### Exercise aim
Could you repeat the entries below exactly, but only from the line with "そんな気持ちが浮かんできた人もいるかもしれませ" through the line with "Bebek Kategorisindeki Tüm Bilgiler", and without any picture?

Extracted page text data
· · ·

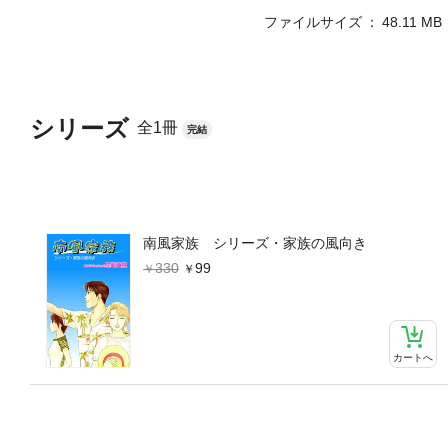
ファイルサイズ
48.11 MB
シリーズ
全1冊
完結
南風家族 シリーズ・家族の風向き
330
99
カートへ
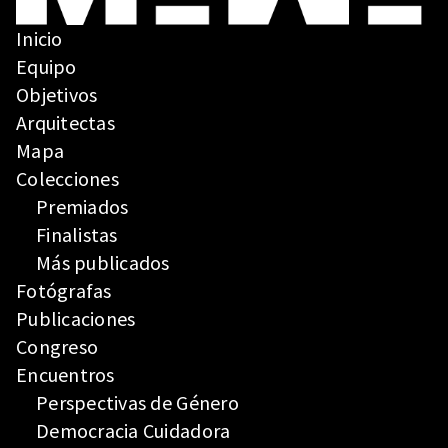
Inicio
Equipo
Objetivos
Arquitectas
Mapa
Colecciones
Premiados
Finalistas
Más publicados
Fotógrafas
Publicaciones
Congreso
Encuentros
Perspectivas de Género
Democracia Cuidadora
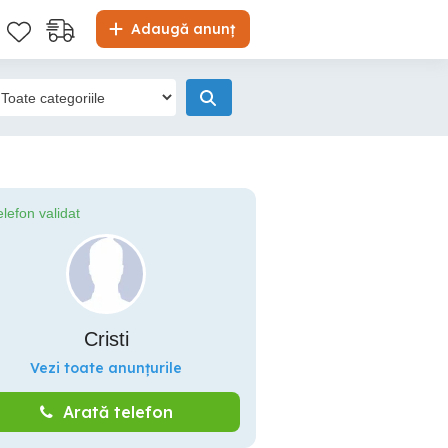
Adaugă anunț
elefon validat
Cristi
Vezi toate anunțurile
Arată telefon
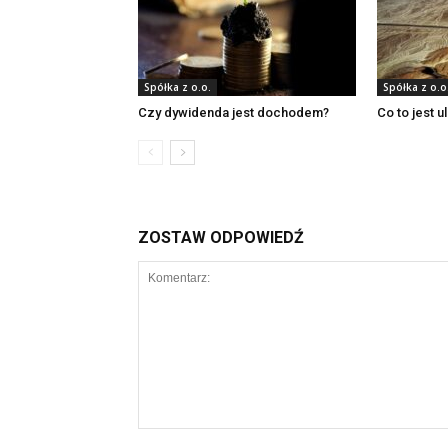
Spółka z o.o.
Spółka z o.o
Czy dywidenda jest dochodem?
Co to jest u
ZOSTAW ODPOWIEDŹ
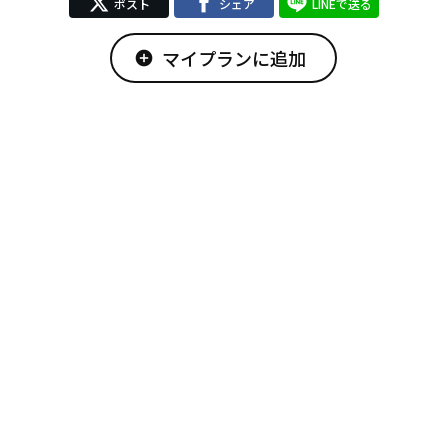
ポスト
シェア
LINEで送る
マイプランに追加
add_circle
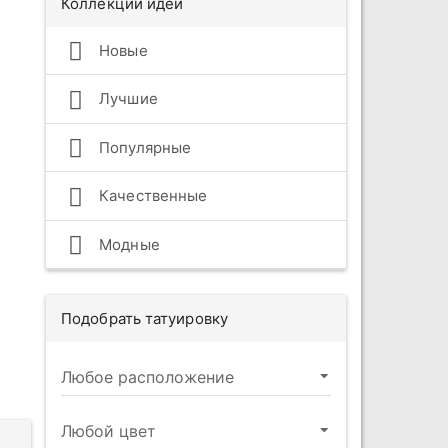
Коллекции идей
Новые
Лучшие
Популярные
Качественные
Модные
Подобрать татуировку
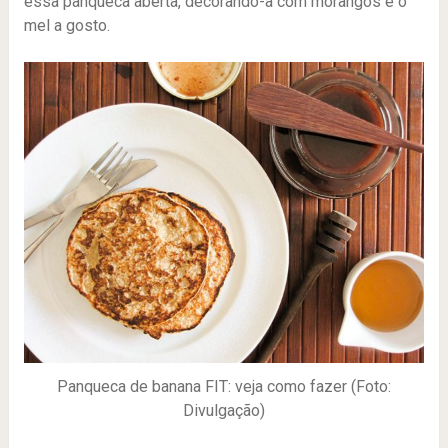
essa panqueca aberta, decorando-a com morangos e o
mel a gosto.
Panqueca de banana FIT: veja como fazer (Foto:
Divulgação)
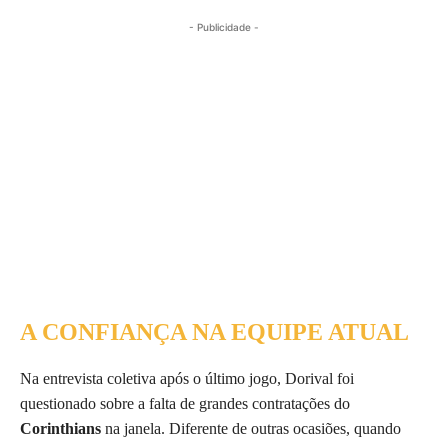
- Publicidade -
A CONFIANÇA NA EQUIPE ATUAL
Na entrevista coletiva após o último jogo, Dorival foi
questionado sobre a falta de grandes contratações do
Corinthians
na janela. Diferente de outras ocasiões, quando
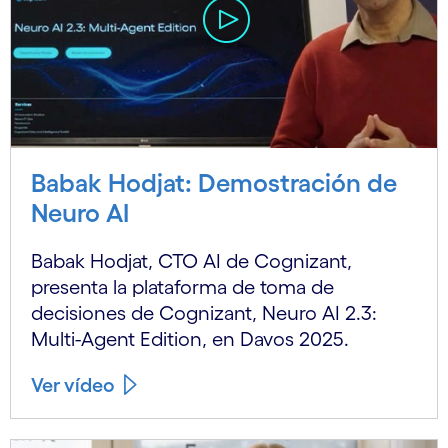
Babak Hodjat: Demostración de
Neuro AI
Babak Hodjat, CTO AI de Cognizant,
presenta la plataforma de toma de
decisiones de Cognizant, Neuro AI 2.3:
Multi-Agent Edition, en Davos 2025.
Ver vídeo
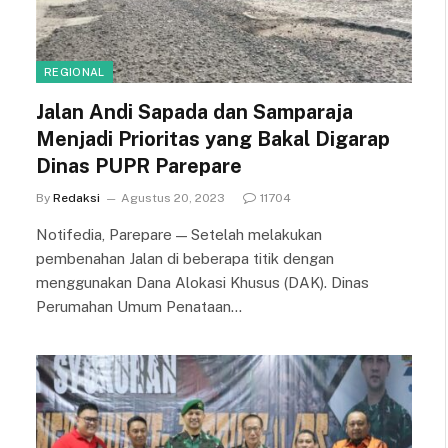
REGIONAL
Jalan Andi Sapada dan Samparaja
Menjadi Prioritas yang Bakal Digarap
Dinas PUPR Parepare
By
Redaksi
Agustus 20, 2023
11704
Notifedia, Parepare — Setelah melakukan
pembenahan Jalan di beberapa titik dengan
menggunakan Dana Alokasi Khusus (DAK). Dinas
Perumahan Umum Penataan…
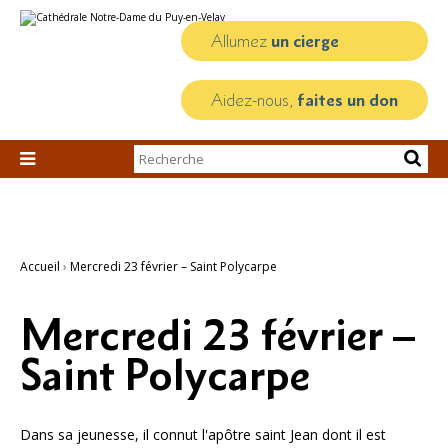
Aller
Outils
au
personnels
contenu.
Allumez
un cierge
|
Aller
à
la
Aidez-nous,
faites un don
navigation
Chercher par

Recherche
avancée…
Accueil
›
Mercredi 23 février – Saint Polycarpe
Mercredi 23 février –
Saint Polycarpe
Dans sa jeunesse, il connut l'apôtre saint Jean dont il est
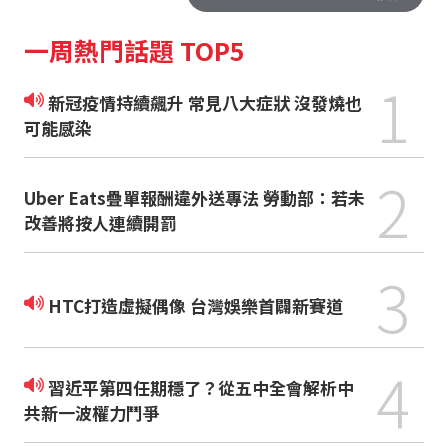
一周熱門話題 TOP5
1
新冠疫情持續飆升 常見八大症狀 沒發燒也
可能感染
2
Uber Eats疊單報酬違外送專法 勞動部：若未
改善將按人連續開罰
3
HTC打造虛擬偶像 台灣娛樂首闢新賽道
4
習近平第四任期穩了？從五中全會解析中
共新一波權力鬥爭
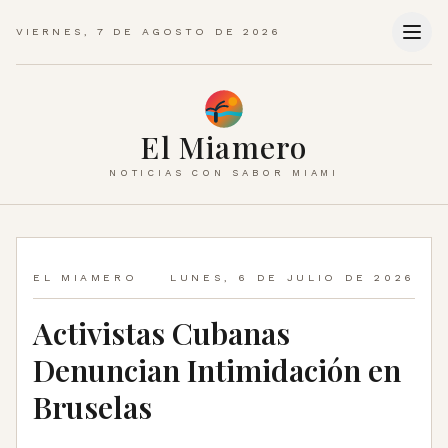
VIERNES, 7 DE AGOSTO DE 2026
El Miamero
NOTICIAS CON SABOR MIAMI
EL MIAMERO
LUNES, 6 DE JULIO DE 2026
Activistas Cubanas
Denuncian Intimidación en
Bruselas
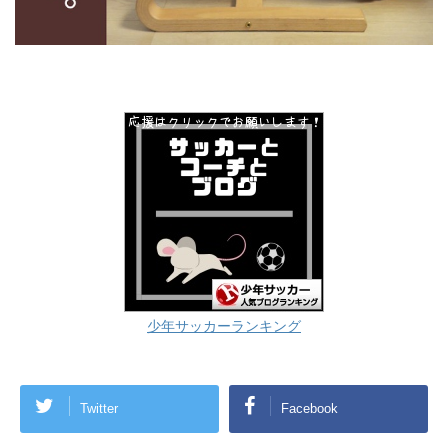
少年サッカーランキング
Twitter
Facebook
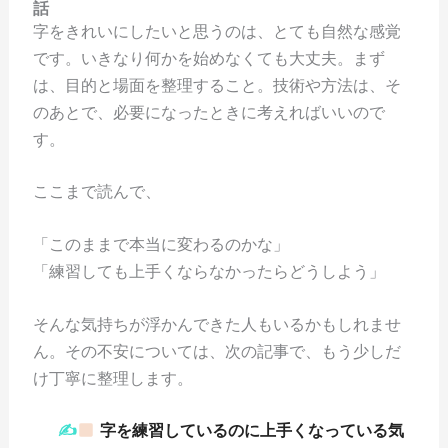
話
字をきれいにしたいと思うのは、とても自然な感覚
です。いきなり何かを始めなくても大丈夫。まず
は、目的と場面を整理すること。技術や方法は、そ
のあとで、必要になったときに考えればいいので
す。
ここまで読んで、
「このままで本当に変わるのかな」
「練習しても上手くならなかったらどうしよう」
そんな気持ちが浮かんできた人もいるかもしれませ
ん。その不安については、次の記事で、もう少しだ
け丁寧に整理します。
✍
字を練習しているのに上手くなっている気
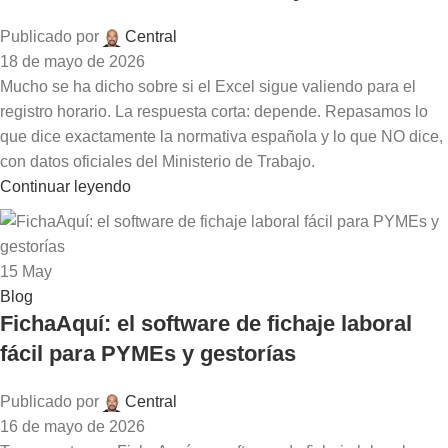
Publicado por
Central
18 de mayo de 2026
Mucho se ha dicho sobre si el Excel sigue valiendo para el
registro horario. La respuesta corta: depende. Repasamos lo
que dice exactamente la normativa española y lo que NO dice,
con datos oficiales del Ministerio de Trabajo.
Continuar leyendo
15
May
Blog
FichaAquí: el software de fichaje laboral
fácil para PYMEs y gestorías
Publicado por
Central
16 de mayo de 2026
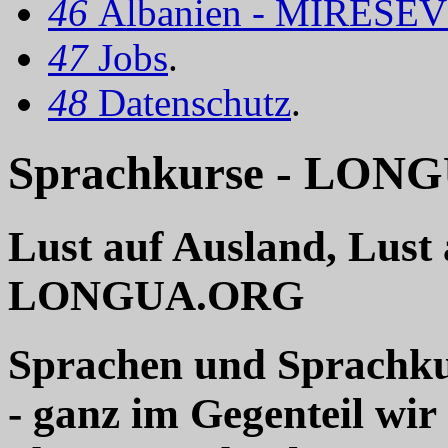
46
Albanien - MIRËSEV
47
Jobs
.
48
Datenschutz
.
Sprachkurse - LON
Lust auf Ausland, Lust 
LONGUA.ORG
Sprachen und Sprachkur
- ganz im Gegenteil wir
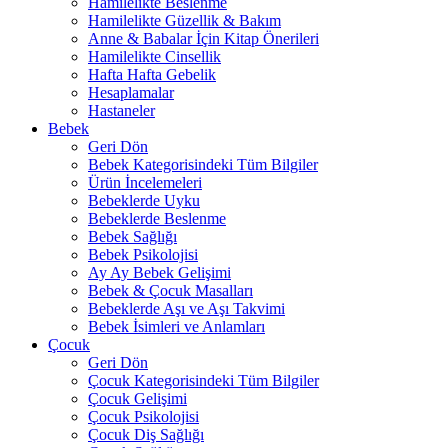
Hamilelikte Beslenme
Hamilelikte Güzellik & Bakım
Anne & Babalar İçin Kitap Önerileri
Hamilelikte Cinsellik
Hafta Hafta Gebelik
Hesaplamalar
Hastaneler
Bebek
Geri Dön
Bebek Kategorisindeki Tüm Bilgiler
Ürün İncelemeleri
Bebeklerde Uyku
Bebeklerde Beslenme
Bebek Sağlığı
Bebek Psikolojisi
Ay Ay Bebek Gelişimi
Bebek & Çocuk Masalları
Bebeklerde Aşı ve Aşı Takvimi
Bebek İsimleri ve Anlamları
Çocuk
Geri Dön
Çocuk Kategorisindeki Tüm Bilgiler
Çocuk Gelişimi
Çocuk Psikolojisi
Çocuk Diş Sağlığı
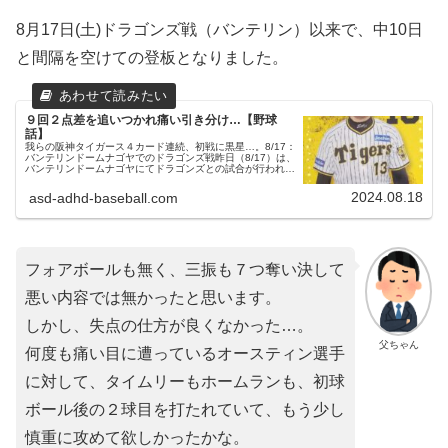
8月17日(土)ドラゴンズ戦（バンテリン）以来で、中10日
と間隔を空けての登板となりました。
９回２点差を追いつかれ痛い引き分け…【野球
話】
我らの阪神タイガース４カード連続、初戦に黒星…。8/17：
バンテリンドームナゴヤでのドラゴンズ戦昨日（8/17）は、
バンテリンドームナゴヤにてドラゴンズとの試合が行われま
した。３連戦の２戦目でした。（試合開始14:00）両チーム
の予告先発中...
2024.08.18
asd-adhd-baseball.com
フォアボールも無く、三振も７つ奪い決して
悪い内容では無かったと思います。
しかし、失点の仕方が良くなかった…。
父ちゃん
何度も痛い目に遭っているオースティン選手
に対して、タイムリーもホームランも、初球
ボール後の２球目を打たれていて、もう少し
慎重に攻めて欲しかったかな。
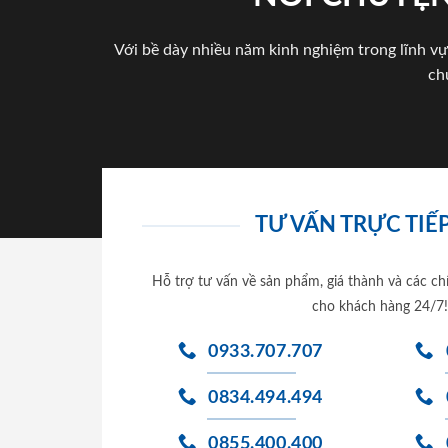
Với bề dày nhiều năm kinh nghiệm trong lĩnh vự
ch
TƯ VẤN TRỰC TIẾP
Hỗ trợ tư vấn về sản phẩm, giá thành và các ch
cho khách hàng 24/7!
0933.707.707
0834.494.494
0855.400.400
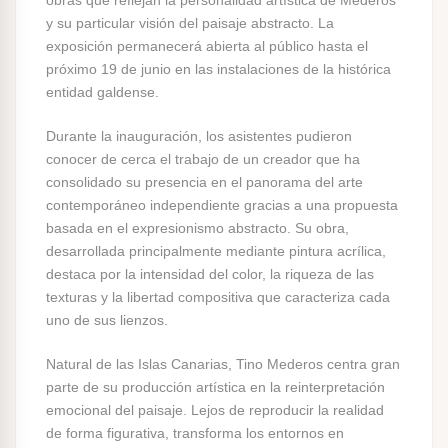
y su particular visión del paisaje abstracto. La
exposición permanecerá abierta al público hasta el
próximo 19 de junio en las instalaciones de la histórica
entidad galdense.
Durante la inauguración, los asistentes pudieron
conocer de cerca el trabajo de un creador que ha
consolidado su presencia en el panorama del arte
contemporáneo independiente gracias a una propuesta
basada en el expresionismo abstracto. Su obra,
desarrollada principalmente mediante pintura acrílica,
destaca por la intensidad del color, la riqueza de las
texturas y la libertad compositiva que caracteriza cada
uno de sus lienzos.
Natural de las Islas Canarias, Tino Mederos centra gran
parte de su producción artística en la reinterpretación
emocional del paisaje. Lejos de reproducir la realidad
de forma figurativa, transforma los entornos en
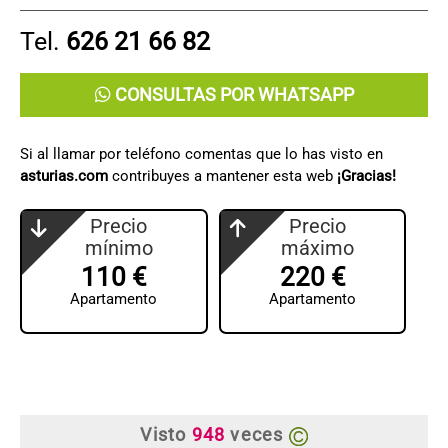
Tel.
626 21 66 82
CONSULTAS POR WHATSAPP
Si al llamar por teléfono comentas que lo has visto en
asturias.com
contribuyes a mantener esta web
¡Gracias!
Precio
Precio
mínimo
máximo
110 €
220 €
Apartamento
Apartamento
Visto
948
veces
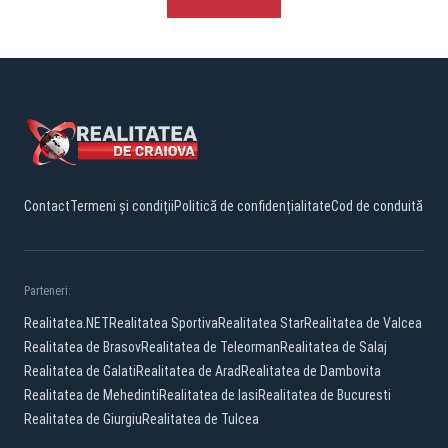
Contact
Termeni și condiții
Politică de confidențialitate
Cod de conduită
Parteneri:
Realitatea.NET
Realitatea Sportiva
Realitatea Star
Realitatea de Valcea
Realitatea de Brasov
Realitatea de Teleorman
Realitatea de Salaj
Realitatea de Galati
Realitatea de Arad
Realitatea de Dambovita
Realitatea de Mehedinti
Realitatea de Iasi
Realitatea de Bucuresti
Realitatea de Giurgiu
Realitatea de Tulcea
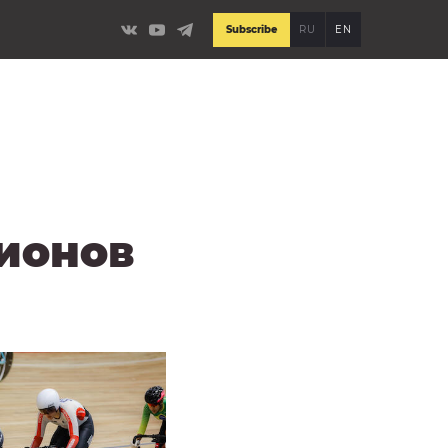
Subscribe
RU
EN
ионов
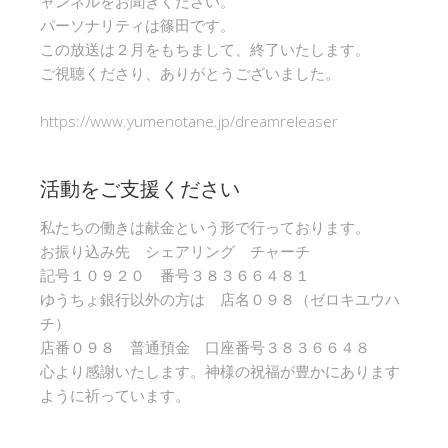
ャンネルをお聞きください。
パーソナリティは篠田です。
この放送は２月をもちまして、終了いたします。
ご視聴くださり、ありがとうございました。
https://www.yumenotane.jp/dreamreleaser
活動をご支援ください
私たちの働きは献金という形で行っております。
お振り込み先 シェアリング チャーチ
記号１０９２０ 番号３８３６６４８１
ゆうちょ銀行以外の方は 店名０９８（ゼロキユウハ
チ）
店番０９８ 普通預金 口座番号３８３６６４８
心より感謝いたします。神様の祝福が豊かにあります
ように祈っています。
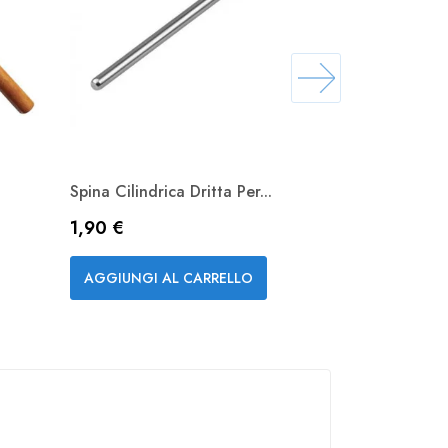
Spina Cilindrica Dritta Per...
Punzone Profe
Prezzo
Prezzo
1,90 €
5,60 €
Anteprima


AGGIUNGI AL CARRELLO
AGGIUNGI A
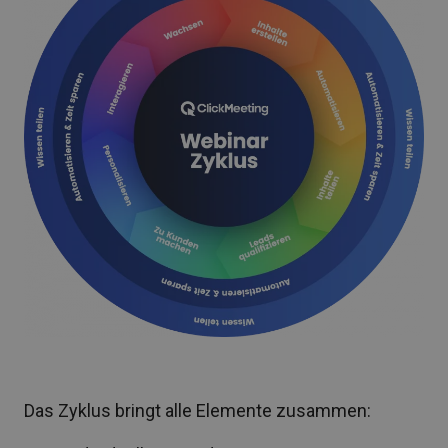
Das Zyklus bringt alle Elemente zusammen:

· · ·

### Result
そんな気持ちが浮かんできた人もいるかもしれませ
ん。その不安については、次の記事で、もう少しだ
け丁寧に整理します。
✍
字を練習しているのに上手くなっている気
Publicado por
Central
18 de mayo de 2026
Mucho se ha dicho sobre si el Excel sigue valiendo para el
registro horario. La respuesta corta: depende. Repasamos lo
que dice exactamente la normativa española y lo que NO dice,
con datos oficiales del Ministerio de Trabajo.
Continuar leyendo
15
May
Blog
FichaAquí: el software de fichaje laboral
fácil para PYMEs y gestorías
Publicado por
Central
16 de mayo de 2026
46
Albanien - MIRËSEV
47
Jobs
.
48
Datenschutz
.
Sprachkurse - LON
Lust auf Ausland, Lust 
LONGUA.ORG
Sprachen und Sprachkur
- ganz im Gegenteil wir
Hamilelikte Beslenme
Hamilelikte Güzellik & Bakım
Anne & Babalar İçin Kitap Önerileri
Hamilelikte Cinsellik
Hafta Hafta Gebelik
Hesaplamalar
Hastaneler
Bebek
Geri Dön
Bebek Kategorisindeki Tüm Bilgiler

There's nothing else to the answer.